- TASK TO COMPLETE -
Nothing outside the range is wanted. Repeat exactly the lines below from the one with "Жумалиевдин 16 ..." through the one with "Documentación necesaria para".

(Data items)
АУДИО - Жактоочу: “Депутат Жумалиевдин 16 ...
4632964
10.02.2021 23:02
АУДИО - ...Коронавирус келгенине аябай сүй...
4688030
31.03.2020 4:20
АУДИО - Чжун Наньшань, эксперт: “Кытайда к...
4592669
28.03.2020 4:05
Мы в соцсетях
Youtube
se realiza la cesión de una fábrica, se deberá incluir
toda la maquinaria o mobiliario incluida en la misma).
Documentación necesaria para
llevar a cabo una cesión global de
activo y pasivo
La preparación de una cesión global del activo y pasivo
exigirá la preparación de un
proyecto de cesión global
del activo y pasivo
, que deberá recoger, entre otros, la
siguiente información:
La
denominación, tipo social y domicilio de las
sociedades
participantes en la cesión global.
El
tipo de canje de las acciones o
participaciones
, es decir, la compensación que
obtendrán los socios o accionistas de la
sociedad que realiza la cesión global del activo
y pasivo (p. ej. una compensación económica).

* * *

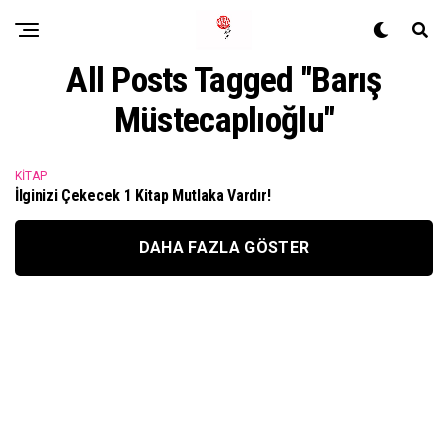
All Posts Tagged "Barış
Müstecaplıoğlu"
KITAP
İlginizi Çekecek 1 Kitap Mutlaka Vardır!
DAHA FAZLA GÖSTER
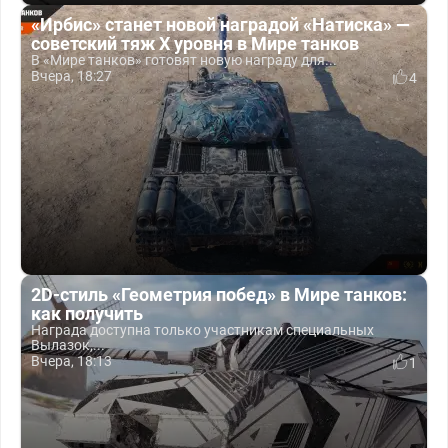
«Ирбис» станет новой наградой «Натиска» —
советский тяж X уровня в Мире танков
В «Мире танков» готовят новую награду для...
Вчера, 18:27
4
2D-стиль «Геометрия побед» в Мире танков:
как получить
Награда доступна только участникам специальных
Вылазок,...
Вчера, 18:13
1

==

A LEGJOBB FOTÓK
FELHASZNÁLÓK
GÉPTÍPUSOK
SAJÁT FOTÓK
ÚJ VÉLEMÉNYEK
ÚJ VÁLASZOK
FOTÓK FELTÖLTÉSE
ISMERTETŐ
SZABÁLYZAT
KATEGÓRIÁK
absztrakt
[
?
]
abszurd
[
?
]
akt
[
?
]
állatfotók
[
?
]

- SOLVED EXERCISE -
АУДИО - Жактоочу: “Депутат Жумалиевдин 16 ...
4632964
10.02.2021 23:02
АУДИО - ...Коронавирус келгенине аябай сүй...
4688030
31.03.2020 4:20
АУДИО - Чжун Наньшань, эксперт: “Кытайда к...
4592669
28.03.2020 4:05
Мы в соцсетях
Youtube
se realiza la cesión de una fábrica, se deberá incluir
toda la maquinaria o mobiliario incluida en la misma).
Documentación necesaria para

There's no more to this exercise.